On Tue 28-11-23 08:53:56, Nhat Pham wrote:
On Tue, Nov 28, 2023 at 1:38 AM Michal Hocko mhocko@suse.com wrote:
On Mon 27-11-23 11:36:59, Nhat Pham wrote:
The new zswap writeback scheme requires an online-only memcg hierarchy traversal. Add a new parameter to mem_cgroup_iter() to check for onlineness before returning.
Why is this needed?
For context, in patch 3 of this series, Domenico and I are adding cgroup-aware LRU to zswap, so that we can perform workload-specific zswap writeback. When the reclaim happens due to the global zswap limit being hit, a cgroup is selected by the mem_cgroup_iter(), and the last one selected is saved in the zswap pool (so that the iteration can follow from there next time the limit is hit).
However, one problem with this scheme is we will be pinning the reference to that saved memcg until the next global reclaim attempt, which could prevent it from being killed for quite some time after it has been offlined.
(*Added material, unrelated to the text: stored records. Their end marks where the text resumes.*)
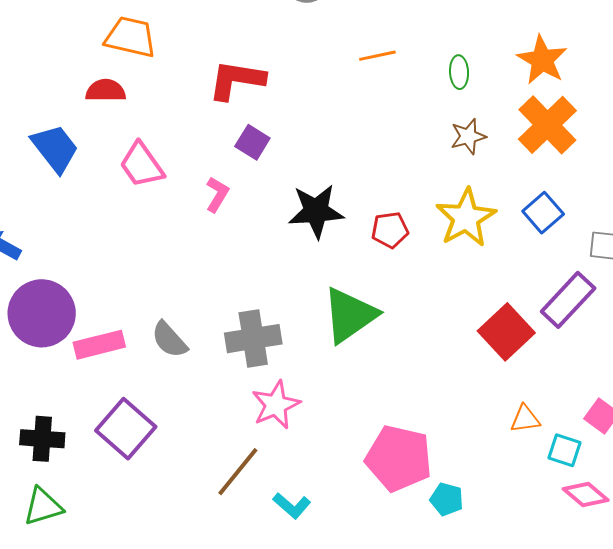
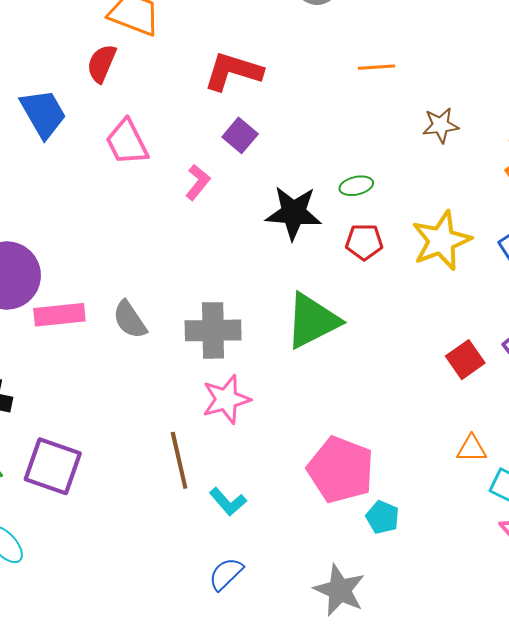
green ellipse: (459, 72) -> (356, 186), moved, turned 72
red semicircle: (106, 91) -> (102, 63), turned -75
brown star: (468, 136) -> (441, 125), moved
red square: (506, 332) -> (465, 360), size x0.7
purple square: (126, 429) -> (53, 466), moved, turned -30
brown line: (238, 472) -> (179, 460), turned -60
Johannes, Yosry, and I discussed a couple of approaches for a while, and decided to add a callback that would release the reference held by the zswap pool when the memcg is offlined, and the zswap pool will obtain the reference to the next online memcg in the traversal (or at least one that has not had the zswap-memcg-release-callback run on it yet).
This should be a part of the changelog along with an explanation why this cannot be handled on the caller level? You have a pin on the memcg, you can check it is online and scratch it if not, right? Why do we need to make a rather convoluted iterator interface more complex when most users simply do not require that?